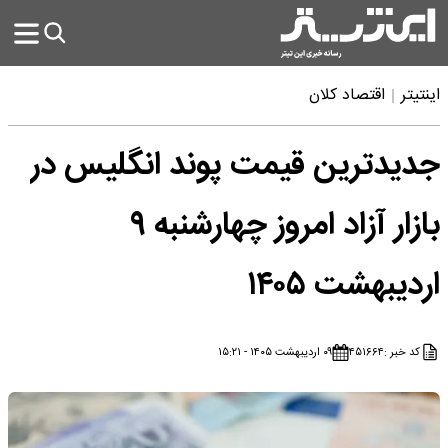
اینتیتر
اقتصاد کلان
جدیدترین قیمت پوند انگلیس در
بازار آزاد امروز چهارشنبه ۹
اردیبهشت ۱۴۰۵
کد خبر :
۴۵۱۶۶۴
۰۹ اردیبهشت ۱۴۰۵ - ۱۵:۲۱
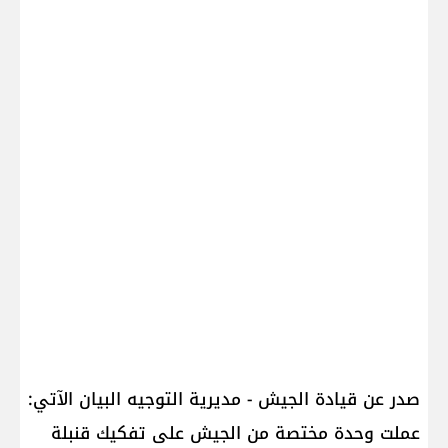
صدر عن قيادة الجيش - مديرية التوجيه البيان الآتي:
عملت وحدة مختصة من الجيش على تفكيك قنبلة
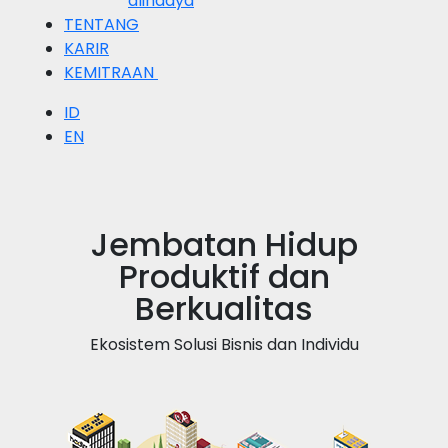
alihdaya
TENTANG
KARIR
KEMITRAAN
ID
EN
Jembatan Hidup
Produktif dan
Berkualitas
Ekosistem Solusi Bisnis dan Individu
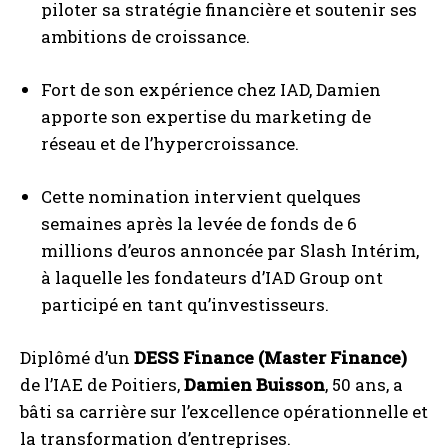
piloter sa stratégie financière et soutenir ses
ambitions de croissance.
Fort de son expérience chez IAD, Damien
apporte son expertise du marketing de
réseau et de l’hypercroissance.
Cette nomination intervient quelques
semaines après la levée de fonds de 6
millions d’euros annoncée par Slash Intérim,
à laquelle les fondateurs d’IAD Group ont
participé en tant qu’investisseurs.
Diplômé d’un
DESS Finance (Master Finance)
de l’IAE de Poitiers,
Damien Buisson
, 50 ans, a
bâti sa carrière sur l’excellence opérationnelle et
la transformation d’entreprises.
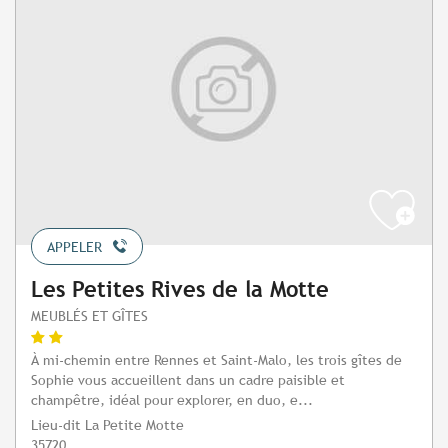
APPELER
Les Petites Rives de la Motte
MEUBLÉS ET GÎTES
À mi-chemin entre Rennes et Saint-Malo, les trois gîtes de
Sophie vous accueillent dans un cadre paisible et
champêtre, idéal pour explorer, en duo, e...
Lieu-dit La Petite Motte
35720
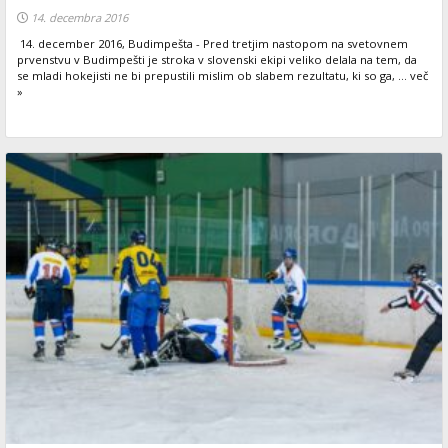
14. decembra 2016
14. december 2016, Budimpešta - Pred tretjim nastopom na svetovnem
prvenstvu v Budimpešti je stroka v slovenski ekipi veliko delala na tem, da
se mladi hokejisti ne bi prepustili mislim ob slabem rezultatu, ki so ga, ... več
»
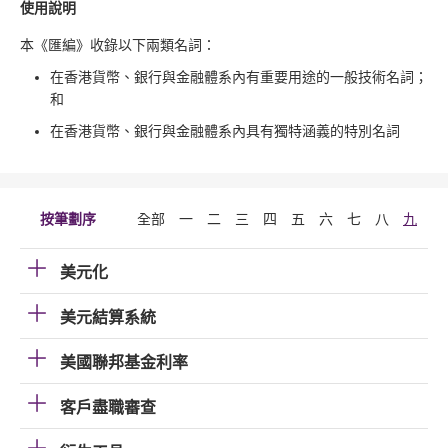
使用說明
本《匯編》收錄以下兩類名詞：
在香港貨幣、銀行與金融體系內有重要用途的一般技術名詞；
和
在香港貨幣、銀行與金融體系內具有獨特涵義的特別名詞
按筆劃序
全部
一
二
三
四
五
六
七
八
九
十
美元化
美元結算系統
美國聯邦基金利率
客戶盡職審查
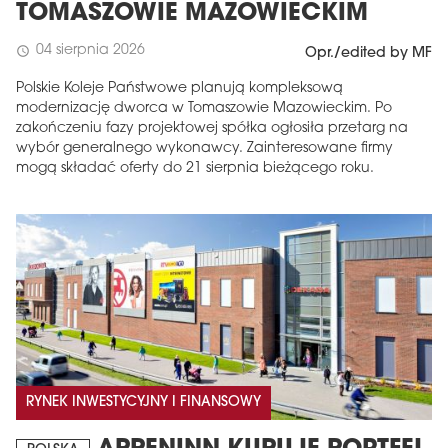
TOMASZOWIE MAZOWIECKIM
04 sierpnia 2026
schedule
Opr./edited by MF
Polskie Koleje Państwowe planują kompleksową
modernizację dworca w Tomaszowie Mazowieckim. Po
zakończeniu fazy projektowej spółka ogłosiła przetarg na
wybór generalnego wykonawcy. Zainteresowane firmy
mogą składać oferty do 21 sierpnia bieżącego roku.
RYNEK INWESTYCYJNY I FINANSOWY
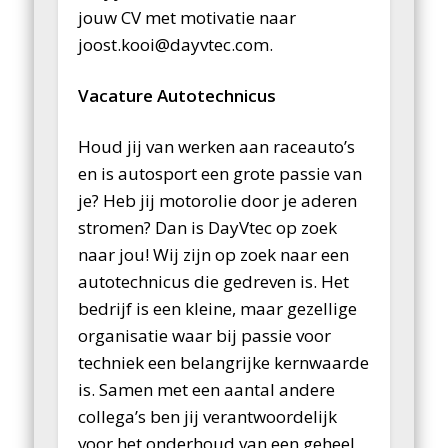
jouw CV met motivatie naar
joost.kooi@dayvtec.com.
Vacature Autotechnicus
Houd jij van werken aan raceauto’s
en is autosport een grote passie van
je? Heb jij motorolie door je aderen
stromen? Dan is DayVtec op zoek
naar jou! Wij zijn op zoek naar een
autotechnicus die gedreven is. Het
bedrijf is een kleine, maar gezellige
organisatie waar bij passie voor
techniek een belangrijke kernwaarde
is. Samen met een aantal andere
collega’s ben jij verantwoordelijk
voor het onderhoud van een geheel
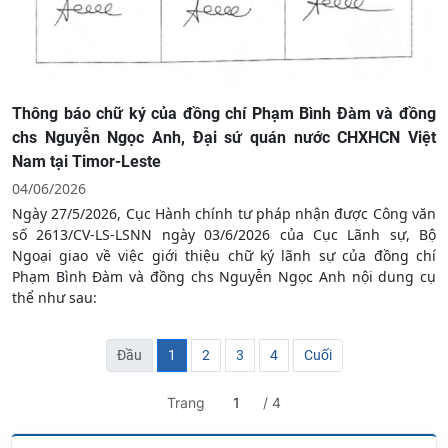
Thông báo chữ ký của đồng chí Phạm Bình Đàm và đồng
chs Nguyễn Ngọc Anh, Đại sứ quán nước CHXHCN Việt
Nam tại Timor-Leste
04/06/2026
Ngày 27/5/2026, Cục Hành chính tư pháp nhận được Công văn
số 2613/CV-LS-LSNN ngày 03/6/2026 của Cục Lãnh sự, Bộ
Ngoại giao về việc giới thiệu chữ ký lãnh sự của đồng chí
Phạm Bình Đàm và đồng chs Nguyễn Ngọc Anh nội dung cụ
thể như sau:
Đầu
1
2
3
4
Cuối
Trang
/ 4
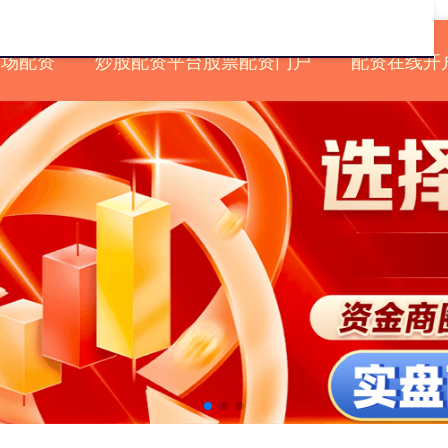
市场配资
炒股配资平台股票配资门户
配资在线开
§
What you have to do
Only the pictures in the listing above get left out; print everything else exactly.

The completed task
اینتیتر
اقتصاد کلان
جدیدترین قیمت پوند انگلیس در
بازار آزاد امروز چهارشنبه ۹
اردیبهشت ۱۴۰۵
کد خبر :
۴۵۱۶۶۴
۰۹ اردیبهشت ۱۴۰۵ - ۱۵:۲۱
صدر عن قيادة الجيش - مديرية التوجيه البيان الآتي:
عملت وحدة مختصة من الجيش على تفكيك قنبلة
alihdaya
TENTANG
KARIR
KEMITRAAN
ID
EN
Jembatan Hidup
Produktif dan
Berkualitas
Ekosistem Solusi Bisnis dan Individu
piloter sa stratégie financière et soutenir ses
ambitions de croissance.
Fort de son expérience chez IAD, Damien
apporte son expertise du marketing de
réseau et de l’hypercroissance.
Cette nomination intervient quelques
semaines après la levée de fonds de 6
millions d’euros annoncée par Slash Intérim,
à laquelle les fondateurs d’IAD Group ont
participé en tant qu’investisseurs.
Diplômé d’un
DESS Finance (Master Finance)
de l’IAE de Poitiers,
Damien Buisson
, 50 ans, a
bâti sa carrière sur l’excellence opérationnelle et
la transformation d’entreprises.
APPELER
Les Petites Rives de la Motte
MEUBLÉS ET GÎTES
À mi-chemin entre Rennes et Saint-Malo, les trois gîtes de
Sophie vous accueillent dans un cadre paisible et
champêtre, idéal pour explorer, en duo, e...
Lieu-dit La Petite Motte
35720
14. decembra 2016
14. december 2016, Budimpešta - Pred tretjim nastopom na svetovnem
prvenstvu v Budimpešti je stroka v slovenski ekipi veliko delala na tem, da
se mladi hokejisti ne bi prepustili mislim ob slabem rezultatu, ki so ga, ... več
»
使用說明
本《匯編》收錄以下兩類名詞：
在香港貨幣、銀行與金融體系內有重要用途的一般技術名詞；
和
在香港貨幣、銀行與金融體系內具有獨特涵義的特別名詞
按筆劃序
全部
一
二
三
四
五
六
七
八
九
十
美元化
美元結算系統
美國聯邦基金利率
客戶盡職審查
TOMASZOWIE MAZOWIECKIM
04 sierpnia 2026
schedule
Opr./edited by MF
Polskie Koleje Państwowe planują kompleksową
modernizację dworca w Tomaszowie Mazowieckim. Po
zakończeniu fazy projektowej spółka ogłosiła przetarg na
wybór generalnego wykonawcy. Zainteresowane firmy
mogą składać oferty do 21 sierpnia bieżącego roku.
RYNEK INWESTYCYJNY I FINANSOWY
jouw CV met motivatie naar
joost.kooi@dayvtec.com.
Vacature Autotechnicus
Houd jij van werken aan raceauto’s
en is autosport een grote passie van
je? Heb jij motorolie door je aderen
stromen? Dan is DayVtec op zoek
naar jou! Wij zijn op zoek naar een
autotechnicus die gedreven is. Het
bedrijf is een kleine, maar gezellige
organisatie waar bij passie voor
techniek een belangrijke kernwaarde
is. Samen met een aantal andere
collega’s ben jij verantwoordelijk
voor het onderhoud van een geheel
Thông báo chữ ký của đồng chí Phạm Bình Đàm và đồng
chs Nguyễn Ngọc Anh, Đại sứ quán nước CHXHCN Việt
Nam tại Timor-Leste
04/06/2026
Ngày 27/5/2026, Cục Hành chính tư pháp nhận được Công văn
số 2613/CV-LS-LSNN ngày 03/6/2026 của Cục Lãnh sự, Bộ
Ngoại giao về việc giới thiệu chữ ký lãnh sự của đồng chí
Phạm Bình Đàm và đồng chs Nguyễn Ngọc Anh nội dung cụ
thể như sau:
Đầu
1
2
3
4
Cuối
Trang
/ 4
市场配资
炒股配资平台股票配资门户
配资在线开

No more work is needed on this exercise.